⟨

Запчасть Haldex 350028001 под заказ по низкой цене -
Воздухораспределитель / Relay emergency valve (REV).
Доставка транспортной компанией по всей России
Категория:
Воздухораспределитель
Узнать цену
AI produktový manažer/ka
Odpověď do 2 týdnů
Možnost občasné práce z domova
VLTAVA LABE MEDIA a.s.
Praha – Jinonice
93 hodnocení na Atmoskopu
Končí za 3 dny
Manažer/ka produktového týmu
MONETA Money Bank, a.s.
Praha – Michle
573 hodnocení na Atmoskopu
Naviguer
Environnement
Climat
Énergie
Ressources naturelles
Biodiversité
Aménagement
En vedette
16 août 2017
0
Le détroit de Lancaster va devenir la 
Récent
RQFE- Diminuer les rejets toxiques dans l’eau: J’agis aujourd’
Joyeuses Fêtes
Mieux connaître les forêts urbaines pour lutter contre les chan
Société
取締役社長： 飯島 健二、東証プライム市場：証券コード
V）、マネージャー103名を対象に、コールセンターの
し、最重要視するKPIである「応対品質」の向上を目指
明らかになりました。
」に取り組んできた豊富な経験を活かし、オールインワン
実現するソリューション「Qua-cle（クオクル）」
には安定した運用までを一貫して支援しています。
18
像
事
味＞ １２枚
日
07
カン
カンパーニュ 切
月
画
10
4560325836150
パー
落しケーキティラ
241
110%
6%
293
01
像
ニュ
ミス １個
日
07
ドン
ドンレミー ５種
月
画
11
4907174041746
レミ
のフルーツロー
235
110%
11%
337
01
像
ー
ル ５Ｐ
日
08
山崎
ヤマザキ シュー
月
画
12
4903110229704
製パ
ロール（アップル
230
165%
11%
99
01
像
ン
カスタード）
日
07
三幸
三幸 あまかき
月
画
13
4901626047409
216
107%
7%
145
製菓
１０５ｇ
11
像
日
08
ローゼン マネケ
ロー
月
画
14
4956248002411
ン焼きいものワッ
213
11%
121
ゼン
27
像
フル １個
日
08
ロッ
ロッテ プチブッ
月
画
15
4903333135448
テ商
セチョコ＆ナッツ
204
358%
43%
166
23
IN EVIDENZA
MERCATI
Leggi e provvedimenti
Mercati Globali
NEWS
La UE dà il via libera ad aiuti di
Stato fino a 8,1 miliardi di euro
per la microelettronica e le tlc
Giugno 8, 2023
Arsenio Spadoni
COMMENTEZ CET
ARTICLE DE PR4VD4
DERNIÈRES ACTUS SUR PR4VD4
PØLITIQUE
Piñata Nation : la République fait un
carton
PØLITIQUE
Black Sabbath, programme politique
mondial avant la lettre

⟩

THE TASK ▸
All of the entries must be written out exactly as they stand.

RESULT OF THE EXERCISE ▸
Запчасть Haldex 350028001 под заказ по низкой цене -
Воздухораспределитель / Relay emergency valve (REV).
Доставка транспортной компанией по всей России
Категория:
Воздухораспределитель
Узнать цену
AI produktový manažer/ka
Odpověď do 2 týdnů
Možnost občasné práce z domova
VLTAVA LABE MEDIA a.s.
Praha – Jinonice
93 hodnocení na Atmoskopu
Končí za 3 dny
Manažer/ka produktového týmu
MONETA Money Bank, a.s.
Praha – Michle
573 hodnocení na Atmoskopu
Naviguer
Environnement
Climat
Énergie
Ressources naturelles
Biodiversité
Aménagement
En vedette
16 août 2017
0
Le détroit de Lancaster va devenir la 
Récent
RQFE- Diminuer les rejets toxiques dans l’eau: J’agis aujourd’
Joyeuses Fêtes
Mieux connaître les forêts urbaines pour lutter contre les chan
Société
取締役社長： 飯島 健二、東証プライム市場：証券コード
V）、マネージャー103名を対象に、コールセンターの
し、最重要視するKPIである「応対品質」の向上を目指
明らかになりました。
」に取り組んできた豊富な経験を活かし、オールインワン
実現するソリューション「Qua-cle（クオクル）」
には安定した運用までを一貫して支援しています。
18
像
事
味＞ １２枚
日
07
カン
カンパーニュ 切
月
画
10
4560325836150
パー
落しケーキティラ
241
110%
6%
293
01
像
ニュ
ミス １個
日
07
ドン
ドンレミー ５種
月
画
11
4907174041746
レミ
のフルーツロー
235
110%
11%
337
01
像
ー
ル ５Ｐ
日
08
山崎
ヤマザキ シュー
月
画
12
4903110229704
製パ
ロール（アップル
230
165%
11%
99
01
像
ン
カスタード）
日
07
三幸
三幸 あまかき
月
画
13
4901626047409
216
107%
7%
145
製菓
１０５ｇ
11
像
日
08
ローゼン マネケ
ロー
月
画
14
4956248002411
ン焼きいものワッ
213
11%
121
ゼン
27
像
フル １個
日
08
ロッ
ロッテ プチブッ
月
画
15
4903333135448
テ商
セチョコ＆ナッツ
204
358%
43%
166
23
IN EVIDENZA
MERCATI
Leggi e provvedimenti
Mercati Globali
NEWS
La UE dà il via libera ad aiuti di
Stato fino a 8,1 miliardi di euro
per la microelettronica e le tlc
Giugno 8, 2023
Arsenio Spadoni
COMMENTEZ CET
ARTICLE DE PR4VD4
DERNIÈRES ACTUS SUR PR4VD4
PØLITIQUE
Piñata Nation : la République fait un
carton
PØLITIQUE
Black Sabbath, programme politique
mondial avant la lettre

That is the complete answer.